→ Input material
:::
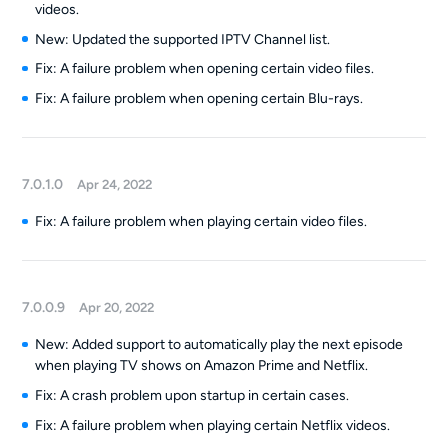
videos.
New: Updated the supported IPTV Channel list.
Fix: A failure problem when opening certain video files.
Fix: A failure problem when opening certain Blu-rays.
7.0.1.0
Apr 24, 2022
Fix: A failure problem when playing certain video files.
7.0.0.9
Apr 20, 2022
New: Added support to automatically play the next episode
when playing TV shows on Amazon Prime and Netflix.
Fix: A crash problem upon startup in certain cases.
Fix: A failure problem when playing certain Netflix videos.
:::
Every line from the one containing "Fix: A failure problem when opening certain Blu-rays." through the last line of the entries should be output exactly; nothing else belongs in the reply.

→ Answer section
Fix: A failure problem when opening certain Blu-rays.
7.0.1.0
Apr 24, 2022
Fix: A failure problem when playing certain video files.
7.0.0.9
Apr 20, 2022
New: Added support to automatically play the next episode
when playing TV shows on Amazon Prime and Netflix.
Fix: A crash problem upon startup in certain cases.
Fix: A failure problem when playing certain Netflix videos.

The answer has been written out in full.